Ilavarasu is an Indian actor and cinematographer who works in the Tamil film industry. He started his career as a cinematographer and worked for 13 films, winning a Tamil Nadu State Film Award for one of them. He later became known as an actor after appearing in pivotal roles in Bharathiraja's and Cheran's films. He starred in over 160 Tamil films, playing supporting, comedic, and antagonistic roles.

== Early life ==
He was born on 28 August 1964 in Melur, a town in Madurai district, present-day Tamil Nadu. His father P. Malaichamy served as a Member of the Tamil Nadu Legislative Assembly during 1967-76 on behalf of the Dravida Munnetra Kazhagam (DMK). Malaichamy was also one of the DMK members jailed during the 1975-77 Indian Emergency under the Maintenance of Internal Security Act (MISA).

==Career==
Ilavarasu's debut film was to have been the unproduced Tamil film Top Tucker, and instead became Oru Kaidhiyin Diary (1985). He later worked in Bharathiraja's 1987 film Vedham Pudhithu.

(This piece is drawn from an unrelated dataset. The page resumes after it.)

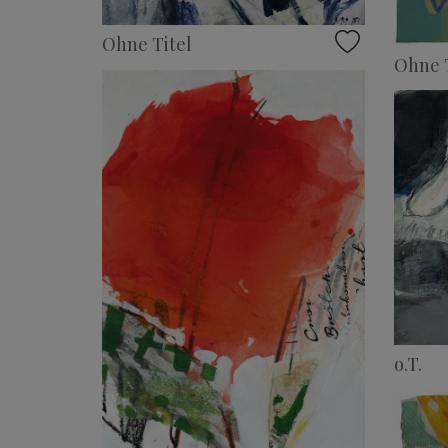
Ohne Titel
Ohne T
o.T.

He worked as an assistant to B. Kannan for the films Knock-Out (1992), Nadodi Thendral (1992), Captain Magal (1993), Karuthamma (1994) and Pasumpon (1995). He was credited as one of the main cinematographers for the latter four films although he worked as an assistant cinematographer. He made his debut as an independent cinematographer in 1996 with the film Panchalankurichi, starring Prabhu and Madhubala. The following year, he worked on another Prabhu movie titled Periya Thambi, directed by Chitra Lakshmanan. His breakthrough came with a significant role in Cheran's Porkkaalam (1997), which propelled him into the spotlight as a recognized actor. In 1998, Ilavarasu served as the cinematographer for two films, Ninaithen Vandhai and Iniyavale. While initially offered villainous characters, he later shifted his focus to character roles. The actor has shared screen with many actors in his career. Ilavarasu has played many versatile characters and has entertained the fans with his humour sense. He has also played villain roles in a few films. A few memorable roles of him include Bagavathi (2002), Imsai Arasan 23rd Pulikecei (2006), Kalavani (2010), Lingaa (2014), Kanaa (2018) and NGK (2019).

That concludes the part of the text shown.